Although some companies have adopted grid computing, others are put off the technology by what they see as its associated complexity, Bunshaft noted. "[Grid and Grow] is a very easy on-ramp to adopt the technology," he said. "It's the first building block -- and not a trivial one -- that allows a company to put in the environment and get significant value out of it."
Grid and Grow is based on IBM's eServer BladeCenter blade, with customers able to choose from three different processors, according to Bunshaft. There's the Intel-based eServer BladeCenter HS20, the IBM Power-based JS20 BladeCenter or the LS20 blade powered by Advanced Micro Devices Inc.'s Opteron chip.
The standard Grid and Grow configuration will include a single BladeCenter chassis with seven Intel-based blades, since this is the configuration IBM has seen most customers begin with, Bunshaft said. The bundle is extensible, so that customers purchasing Grid and Grow over time can expand to a full BladeCenter with 14 blades, he added.
IBM's Director management software is included with BladeCenter. Portions of Big Blue's Tivoli systems management software are also available as part of the bundle, including dynamic server provisioning, software license tracking and grid storage management.

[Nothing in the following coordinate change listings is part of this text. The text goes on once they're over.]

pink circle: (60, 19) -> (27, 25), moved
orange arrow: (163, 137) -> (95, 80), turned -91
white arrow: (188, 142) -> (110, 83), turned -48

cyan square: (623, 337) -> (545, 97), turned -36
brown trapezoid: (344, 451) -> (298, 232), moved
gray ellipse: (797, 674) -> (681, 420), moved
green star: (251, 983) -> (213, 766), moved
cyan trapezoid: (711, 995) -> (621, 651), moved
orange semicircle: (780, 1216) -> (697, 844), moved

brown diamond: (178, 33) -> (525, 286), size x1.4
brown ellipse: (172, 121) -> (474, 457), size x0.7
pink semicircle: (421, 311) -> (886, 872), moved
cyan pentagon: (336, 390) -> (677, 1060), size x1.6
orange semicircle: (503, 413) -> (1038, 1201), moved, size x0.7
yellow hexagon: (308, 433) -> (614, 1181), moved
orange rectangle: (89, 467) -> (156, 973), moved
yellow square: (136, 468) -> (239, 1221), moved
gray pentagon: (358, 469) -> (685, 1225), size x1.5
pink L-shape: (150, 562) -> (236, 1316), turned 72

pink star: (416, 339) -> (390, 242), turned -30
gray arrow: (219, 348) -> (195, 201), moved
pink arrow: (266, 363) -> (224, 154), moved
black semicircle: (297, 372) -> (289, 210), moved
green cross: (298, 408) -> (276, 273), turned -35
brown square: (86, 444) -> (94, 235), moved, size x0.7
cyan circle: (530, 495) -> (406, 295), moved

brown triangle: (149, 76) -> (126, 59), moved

Customers purchasing the bundle have a choice of scheduling software to help manage computing resources -- either IBM's LoadLeveler, Altair's PBS Professional, DataSynapse's GridServer or Platform's LSF, according to Bunshaft. The choice depends on the type of workload customers are planning to use and the industry they operate in, he said.
For an operating system, customers can choose from either Red Hat or Novell's Suse, or Microsoft's Windows or IBM's own AIX 5L Unix operating system, Bunshaft said.
Bundled services from IBM Global Services will include grid scheduler installation, tuning, testing and client training.
The starting price of the standard Grid and Grow bundle is US$49,000, Bunshaft said. Initially, the bundle will be available only in the Americas, with a rollout to Europe and the Asia-Pacific planned for the remainder of this year, he said.
While the financial and industrial sectors have been early grid adopters, Bunshaft believes telecoms and digital media companies aren't far behind, and are already showing real interest.